Siamo tutti in pericolo, the upcoming new album from Golem Mécanique—the sobriquet of singer/sound artist Karen Jebane—takes its name from Pasolini’s last transcribed quote from an interview. The phrase translates to:
“““““““We are all in danger.”””””””
“La notte” is the album’s opening track. Steeped in a meditative hum, Jebane’s vocals have the air of ritualistic prayer, addressing a somber occasion set in an audibly cavernous environment, or presumed place of worship. The harmonizing is lovely, this eulogy paid to an artist whose natural predisposition toward questioning, challenging, and shocking establishments and institutions into accusations of blasphemy or obscenity perhaps disqualified him from being given a respectful sendoff.
As Jebane herself noted, “I just wanted his body not to lay alone on that cold beach.”
Links:
Golem Mécanique — Instagram / Bandcamp
Ideologic Organ — Official / Instagram / Bandcamp
Links, knowledge, and sounds were handed over courtesy of Rarely Unable:
The last words that poet and visionary film director Pier Paolo Pasolini said in his final interview were “Siamo tutti in pericolo”; translated: we are all in danger. Pasolini was then brutally murdered on a beach in Italy, a case which is still cold today.

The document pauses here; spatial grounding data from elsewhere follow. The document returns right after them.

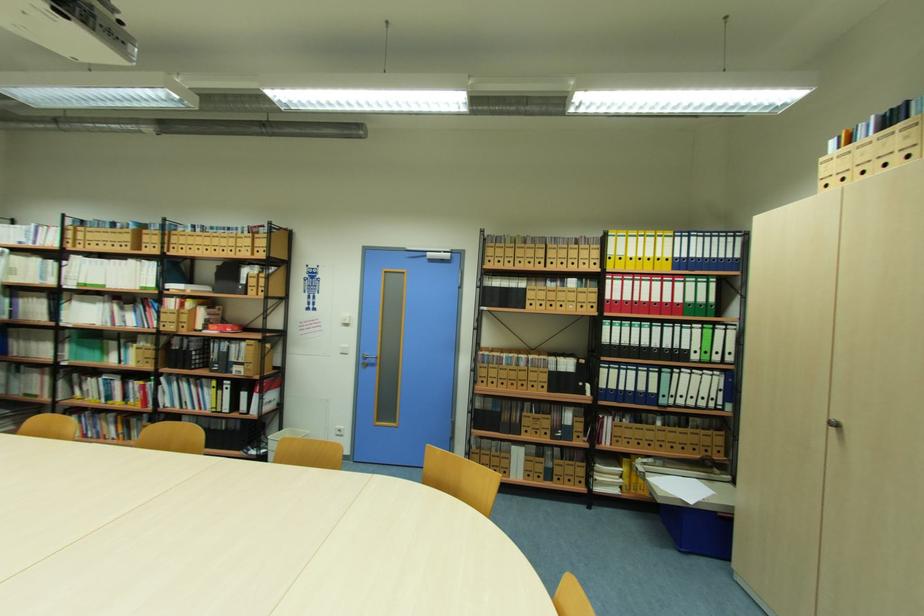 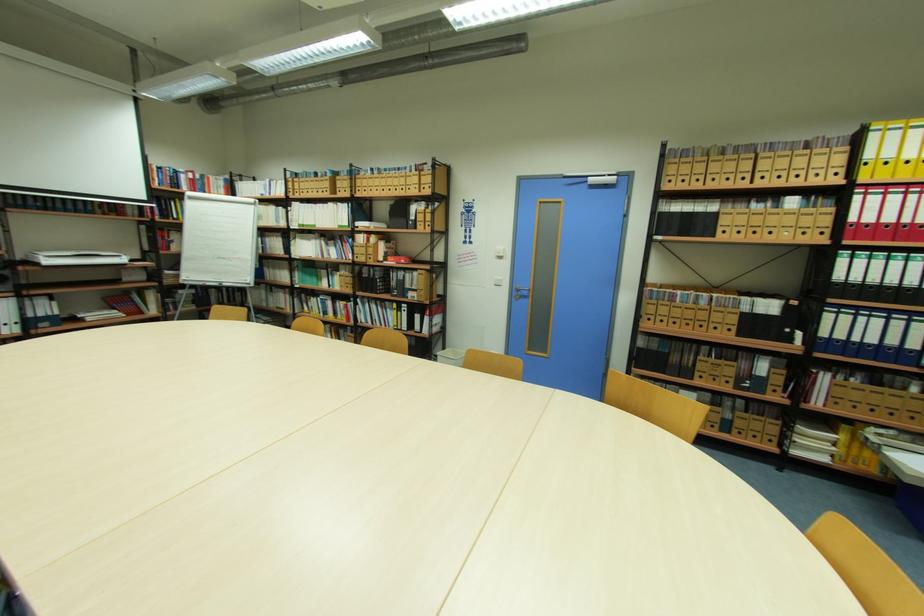 Question: How did the camera likely rotate?

Choices:
 (A) Left
 (B) Right
 (C) Up
 (D) Down

Answer: (A) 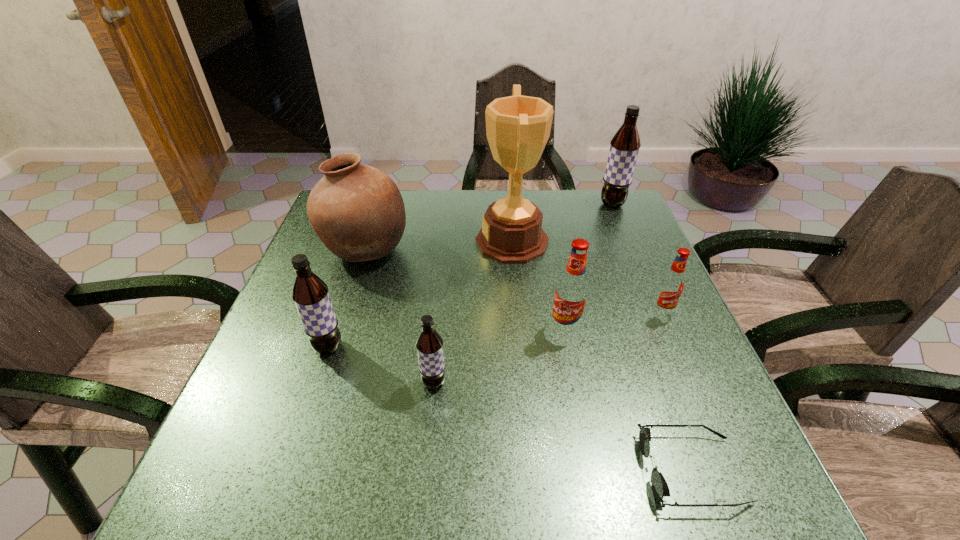 This screenshot has height=540, width=960. What are the coordinates of `free spot between the nearest object and the tallest root beer` in the screenshot? It's located at (652, 337).

This screenshot has width=960, height=540. Find the location of `vacant area that lies between the pottery and the smallest brown root beer`. vacant area that lies between the pottery and the smallest brown root beer is located at coordinates (400, 315).

Where is `vacant area that lies between the bigger red root beer and the second biggest brown root beer`? This screenshot has height=540, width=960. vacant area that lies between the bigger red root beer and the second biggest brown root beer is located at coordinates (446, 339).

The image size is (960, 540). In order to click on empty location between the right red root beer and the nearest root beer in this screenshot , I will do `click(548, 348)`.

Where is `vacant area that lies between the nearest brown root beer and the smaller red root beer`? vacant area that lies between the nearest brown root beer and the smaller red root beer is located at coordinates (548, 348).

The height and width of the screenshot is (540, 960). Identify the location of free space between the second brown root beer from left to right and the second nearest brown root beer. (381, 364).

The height and width of the screenshot is (540, 960). I want to click on free spot between the tallest object and the sunglasses, so click(602, 356).

Identify the location of free spot between the second nearest brown root beer and the farthest object. (470, 275).

The height and width of the screenshot is (540, 960). I want to click on free space between the tallest object and the leftmost root beer, so click(420, 294).

You are a GUI agent. You are given a task and a screenshot of the screen. Output one action in this format:
    pyautogui.click(x=<x>, y=<y>)
    Task: Click on the object that is the seventh closest to the pottery
    The image size is (960, 540).
    Given the screenshot: What is the action you would take?
    click(660, 488) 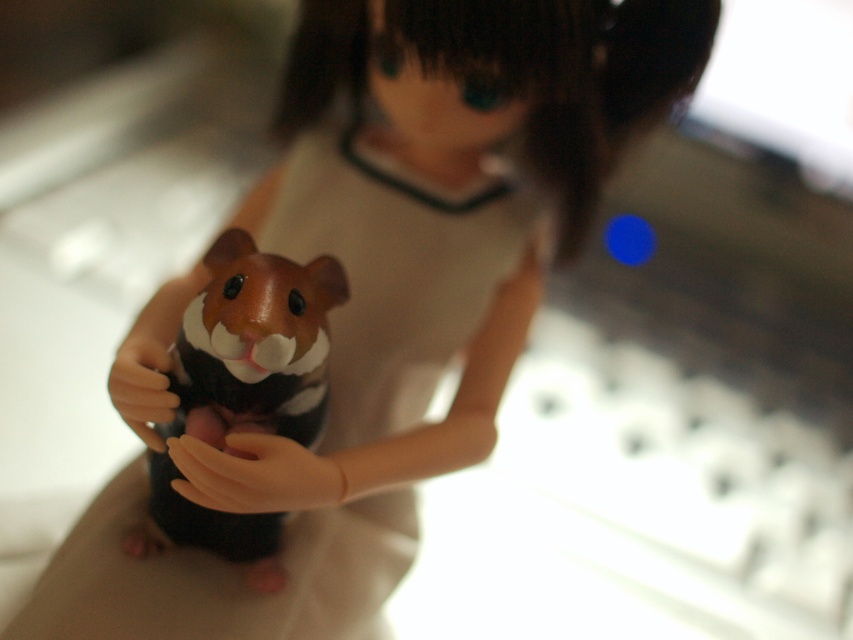 You are a robotic arm trying to pick up the brown matte hamster at center. The robotic arm can only reach objects within 3 inches. Based on the scene, can you reach the hamster from the smooth beige hand at center?

The distance between the brown matte hamster at center and the smooth beige hand at center is 3.11 inches, which is slightly beyond the robotic arm reach limit of 3 inches. Therefore, the robotic arm cannot reach the hamster from the smooth beige hand at center.

You are a photographer adjusting the focus on your camera. You notice two points in the image at coordinates point (316, 288) and point (315, 488). Which point should you focus on to ensure the doll and hamster figurine are sharp, considering their positions relative to each other?

You should focus on point (315, 488) because it is in front of point (316, 288), and focusing on the closer point will help keep the doll and hamster figurine sharp.

You are a photographer adjusting the focus on a camera. You notice the brown matte hamster at center and the smooth beige hand at center in your frame. Which object should you focus on to ensure the hamster is sharp while keeping the hand slightly blurred?

To ensure the brown matte hamster at center is sharp while keeping the smooth beige hand at center slightly blurred, focus on the hamster since it is closer to the viewer than the hand.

On this album, named after the man’s final public words, Golem Mecanique loses herself on that same Italian beach alongside his body and translates her observations and mourning into a devastating musical landscape. Siamo tutti in pericolo will be released via Stephen O'Malley's Ideologic Organ label on 14th March.
Siamo tutti in pericolo is dangerous, conveying the darkness and uneasy nature of both the art Pasolini created when he was alive and the circumstances of his murder. In her early teens, Golem taped the Pasolini film Accatone when it was shown on television and watched it the next day after school. In her words, “it was an earthquake!”, immediately leaving a great impression on her as it was unlike anything she had ever seen before. She describes the feeling she has when watching a Pasolini film as “silent violence” — a cold and radical response which calls into question her beliefs about the behaviour of people and lies and truth. She hopes to evoke this feeling with her music — a melding of beauty and dread.